● WHAT TO WORK ON
Set the whole listing down again exactly as written.
━━━━━ DATA PROVIDED ━━━━━
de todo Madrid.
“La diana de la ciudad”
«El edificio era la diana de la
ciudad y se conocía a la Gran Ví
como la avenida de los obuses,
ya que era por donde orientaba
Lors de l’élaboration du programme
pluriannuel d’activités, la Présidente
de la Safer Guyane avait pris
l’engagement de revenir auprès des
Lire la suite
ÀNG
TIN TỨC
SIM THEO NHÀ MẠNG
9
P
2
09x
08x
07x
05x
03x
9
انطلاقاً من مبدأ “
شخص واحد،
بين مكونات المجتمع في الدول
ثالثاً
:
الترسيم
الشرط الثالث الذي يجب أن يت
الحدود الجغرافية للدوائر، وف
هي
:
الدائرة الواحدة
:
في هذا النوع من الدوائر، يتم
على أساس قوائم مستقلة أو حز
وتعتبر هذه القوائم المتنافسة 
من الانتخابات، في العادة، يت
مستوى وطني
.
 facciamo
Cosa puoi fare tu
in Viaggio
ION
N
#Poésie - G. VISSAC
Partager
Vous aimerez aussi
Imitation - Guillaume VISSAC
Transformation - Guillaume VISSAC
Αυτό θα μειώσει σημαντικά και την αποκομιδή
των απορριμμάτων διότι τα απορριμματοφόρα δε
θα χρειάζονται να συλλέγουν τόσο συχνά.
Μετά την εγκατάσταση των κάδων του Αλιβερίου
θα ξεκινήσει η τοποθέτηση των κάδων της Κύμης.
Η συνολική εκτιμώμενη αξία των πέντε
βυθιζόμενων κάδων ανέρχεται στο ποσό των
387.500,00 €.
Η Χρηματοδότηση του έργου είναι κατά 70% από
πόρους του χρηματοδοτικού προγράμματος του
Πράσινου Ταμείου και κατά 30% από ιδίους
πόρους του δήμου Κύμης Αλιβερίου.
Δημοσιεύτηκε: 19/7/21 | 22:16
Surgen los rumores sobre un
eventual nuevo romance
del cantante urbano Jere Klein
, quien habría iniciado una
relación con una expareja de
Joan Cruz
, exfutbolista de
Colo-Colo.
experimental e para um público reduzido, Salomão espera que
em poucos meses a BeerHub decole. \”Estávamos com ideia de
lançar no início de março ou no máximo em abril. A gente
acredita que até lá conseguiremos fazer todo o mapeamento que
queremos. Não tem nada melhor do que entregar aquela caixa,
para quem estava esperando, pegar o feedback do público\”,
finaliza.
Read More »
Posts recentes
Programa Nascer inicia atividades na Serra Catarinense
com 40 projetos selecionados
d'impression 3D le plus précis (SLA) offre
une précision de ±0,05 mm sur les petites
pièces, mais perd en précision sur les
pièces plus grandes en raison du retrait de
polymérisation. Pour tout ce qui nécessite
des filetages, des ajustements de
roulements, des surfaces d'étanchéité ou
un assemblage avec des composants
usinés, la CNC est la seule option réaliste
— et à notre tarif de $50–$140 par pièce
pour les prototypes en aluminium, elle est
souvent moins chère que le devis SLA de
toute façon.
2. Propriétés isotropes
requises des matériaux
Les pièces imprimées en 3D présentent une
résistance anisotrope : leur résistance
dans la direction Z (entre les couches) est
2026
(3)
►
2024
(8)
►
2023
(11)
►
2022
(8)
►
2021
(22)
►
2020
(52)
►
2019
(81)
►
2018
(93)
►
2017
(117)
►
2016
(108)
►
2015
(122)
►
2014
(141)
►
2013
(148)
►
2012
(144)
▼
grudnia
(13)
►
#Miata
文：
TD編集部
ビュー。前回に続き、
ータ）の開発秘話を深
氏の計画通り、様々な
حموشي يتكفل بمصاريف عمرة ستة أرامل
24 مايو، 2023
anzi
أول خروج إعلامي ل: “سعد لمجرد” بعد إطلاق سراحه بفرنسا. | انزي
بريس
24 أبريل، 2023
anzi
━━━━━
● RESPONSE TO THE TASK
de todo Madrid.
“La diana de la ciudad”
«El edificio era la diana de la
ciudad y se conocía a la Gran Ví
como la avenida de los obuses,
ya que era por donde orientaba
Lors de l’élaboration du programme
pluriannuel d’activités, la Présidente
de la Safer Guyane avait pris
l’engagement de revenir auprès des
Lire la suite
ÀNG
TIN TỨC
SIM THEO NHÀ MẠNG
9
P
2
09x
08x
07x
05x
03x
9
انطلاقاً من مبدأ “
شخص واحد،
بين مكونات المجتمع في الدول
ثالثاً
:
الترسيم
الشرط الثالث الذي يجب أن يت
الحدود الجغرافية للدوائر، وف
هي
:
الدائرة الواحدة
:
في هذا النوع من الدوائر، يتم
على أساس قوائم مستقلة أو حز
وتعتبر هذه القوائم المتنافسة 
من الانتخابات، في العادة، يت
مستوى وطني
.
 facciamo
Cosa puoi fare tu
in Viaggio
ION
N
#Poésie - G. VISSAC
Partager
Vous aimerez aussi
Imitation - Guillaume VISSAC
Transformation - Guillaume VISSAC
Αυτό θα μειώσει σημαντικά και την αποκομιδή
των απορριμμάτων διότι τα απορριμματοφόρα δε
θα χρειάζονται να συλλέγουν τόσο συχνά.
Μετά την εγκατάσταση των κάδων του Αλιβερίου
θα ξεκινήσει η τοποθέτηση των κάδων της Κύμης.
Η συνολική εκτιμώμενη αξία των πέντε
βυθιζόμενων κάδων ανέρχεται στο ποσό των
387.500,00 €.
Η Χρηματοδότηση του έργου είναι κατά 70% από
πόρους του χρηματοδοτικού προγράμματος του
Πράσινου Ταμείου και κατά 30% από ιδίους
πόρους του δήμου Κύμης Αλιβερίου.
Δημοσιεύτηκε: 19/7/21 | 22:16
Surgen los rumores sobre un
eventual nuevo romance
del cantante urbano Jere Klein
, quien habría iniciado una
relación con una expareja de
Joan Cruz
, exfutbolista de
Colo-Colo.
experimental e para um público reduzido, Salomão espera que
em poucos meses a BeerHub decole. \”Estávamos com ideia de
lançar no início de março ou no máximo em abril. A gente
acredita que até lá conseguiremos fazer todo o mapeamento que
queremos. Não tem nada melhor do que entregar aquela caixa,
para quem estava esperando, pegar o feedback do público\”,
finaliza.
Read More »
Posts recentes
Programa Nascer inicia atividades na Serra Catarinense
com 40 projetos selecionados
d'impression 3D le plus précis (SLA) offre
une précision de ±0,05 mm sur les petites
pièces, mais perd en précision sur les
pièces plus grandes en raison du retrait de
polymérisation. Pour tout ce qui nécessite
des filetages, des ajustements de
roulements, des surfaces d'étanchéité ou
un assemblage avec des composants
usinés, la CNC est la seule option réaliste
— et à notre tarif de $50–$140 par pièce
pour les prototypes en aluminium, elle est
souvent moins chère que le devis SLA de
toute façon.
2. Propriétés isotropes
requises des matériaux
Les pièces imprimées en 3D présentent une
résistance anisotrope : leur résistance
dans la direction Z (entre les couches) est
2026
(3)
►
2024
(8)
►
2023
(11)
►
2022
(8)
►
2021
(22)
►
2020
(52)
►
2019
(81)
►
2018
(93)
►
2017
(117)
►
2016
(108)
►
2015
(122)
►
2014
(141)
►
2013
(148)
►
2012
(144)
▼
grudnia
(13)
►
#Miata
文：
TD編集部
ビュー。前回に続き、
ータ）の開発秘話を深
氏の計画通り、様々な
حموشي يتكفل بمصاريف عمرة ستة أرامل
24 مايو، 2023
anzi
أول خروج إعلامي ل: “سعد لمجرد” بعد إطلاق سراحه بفرنسا. | انزي
بريس
24 أبريل، 2023
anzi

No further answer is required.